Table of Contents

Import & export (JSON)

Load a JSON file, stream, or string directly into the grid. Map the JSON object structure to grid columns by supplying the key names that contain your row array and column values.

Overview

JSON import is built into the core grid. There is no separate JSON export (use CSV for round-trip data transfer); the JSON import is designed for loading data from REST APIs or configuration files.

Operation Method
Load from file Grid.LoadFromJSONData(FileName)
Load from stream Grid.LoadFromJSONStreamData(Stream)
Load from string Grid.LoadFromJSONTextData(Text)

All three share the same optional mapping parameters:

Parameter Type Purpose
ARowDataName string Key whose value is the JSON array of rows. Pass '' if the root is already an array.
AColumnDataName string Key inside each row object whose value is the array of column values.
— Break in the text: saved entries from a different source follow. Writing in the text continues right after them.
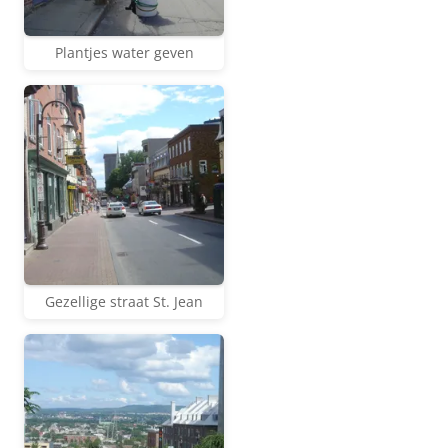
Plantjes water geven
Gezellige straat St. Jean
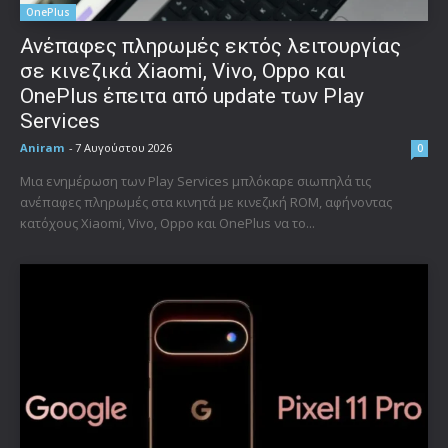
OnePlus
Ανέπαφες πληρωμές εκτός λειτουργίας
σε κινεζικά Xiaomi, Vivo, Oppo και
OnePlus έπειτα από update των Play
Services
Aniram
-
7 Αυγούστου 2026
0
Μια ενημέρωση των Play Services μπλόκαρε σιωπηλά τις
ανέπαφες πληρωμές στα κινητά με κινεζική ROM, αφήνοντας
κατόχους Xiaomi, Vivo, Oppo και OnePlus να το...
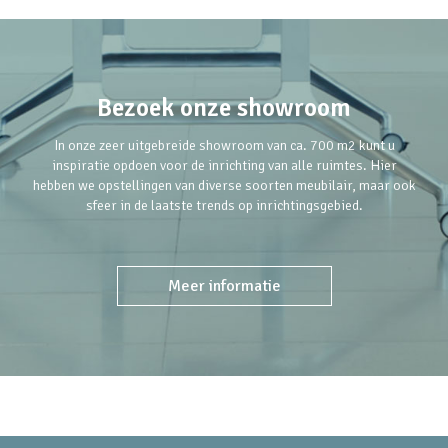
Bezoek onze showroom
In onze zeer uitgebreide showroom van ca. 700 m2 kunt u
inspiratie opdoen voor de inrichting van alle ruimtes. Hier
hebben we opstellingen van diverse soorten meubilair, maar ook
sfeer in de laatste trends op inrichtingsgebied.
Meer informatie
Pass '' for flat row objects.
AColumnNames TTMSFNCDataGridDataJSONNamesArray Maps JSON property names to specific column indices.

Step by step

Flat array of objects

The most common shape — a JSON array at the root, each element an object with one property per column:

[
  { "id": 1, "name": "Alice", "country": "DE" },
  { "id": 2, "name": "Bob",   "country": "US" }
]
Grid.ColumnCount   := 3;
Grid.FixedRowCount := 1;
Grid.Cells[0, 0] := 'ID';
Grid.Cells[1, 0] := 'Name';
Grid.Cells[2, 0] := 'Country';

// Map JSON keys to columns in order
Grid.LoadFromJSONTextData(JsonText, '', '',
  ['id', 'name', 'country']);     // AColumnNames: key → column order

AColumnNames is an array of property name strings; their position in the array corresponds to the grid column index.

Nested structure with a wrapper key

When the JSON has a wrapper object with a named array inside:

{
  "data": [
    { "id": 1, "name": "Alice" },
    { "id": 2, "name": "Bob"   }
  ]
}
Grid.LoadFromJSONData('customers.json', 'data', '',
  ['id', 'name']);     // ARowDataName = 'data'

Array of arrays (columnar data)

When each row is a JSON array of values rather than an object:

{
  "rows": [
    { "cols": [1, "Alice", "DE"] },
    { "cols": [2, "Bob",   "US"] }
  ]
}
Grid.LoadFromJSONData('data.json',
  'rows',              // ARowDataName
  'cols',              // AColumnDataName — key inside each row object
  nil);                // no name mapping needed; columns are positional

Load from a stream (REST response)

var Response := TMemoryStream.Create;
try
  HttpClient.Get('https://api.example.com/data', Response);
  Response.Position := 0;
  Grid.LoadFromJSONStreamData(Response, '', '', ['id', 'name', 'value']);
finally
  Response.Free;
end;

Load from a string (TRestResponse)

Grid.LoadFromJSONTextData(RESTResponse1.Content, 'data', '',
  ['id', 'name', 'value']);

Transform values during import

OnLoadCellData fires for every cell as it is populated from the JSON, letting you convert or replace the parsed value before it is stored in the grid:

procedure TForm1.GridLoadCellData(Sender: TObject;
  AColumn, ARow: Integer;
  var AValue: TTMSFNCDataGridCellValue);
begin
  // JSON may deliver numbers as strings; convert to TDateTime where needed
  if AColumn = DateColumn then
  begin
    var D: TDateTime;
    if TryStrToDateTime(AValue.AsString, D) then
      AValue := TValue.From<TDateTime>(D);
  end;
end;
  • Grid.LoadFromJSONData(AFileName, ARowDataName, AColumnDataName, AColumnNames)
  • Grid.LoadFromJSONStreamData(AStream, ARowDataName, AColumnDataName, AColumnNames)
  • Grid.LoadFromJSONTextData(AText, ARowDataName, AColumnDataName, AColumnNames)
  • TTMSFNCDataGridDataJSONNamesArrayTArray<string> of JSON key names mapped to column indices
  • OnLoadCellData — transform a cell value as it is read from the JSON source.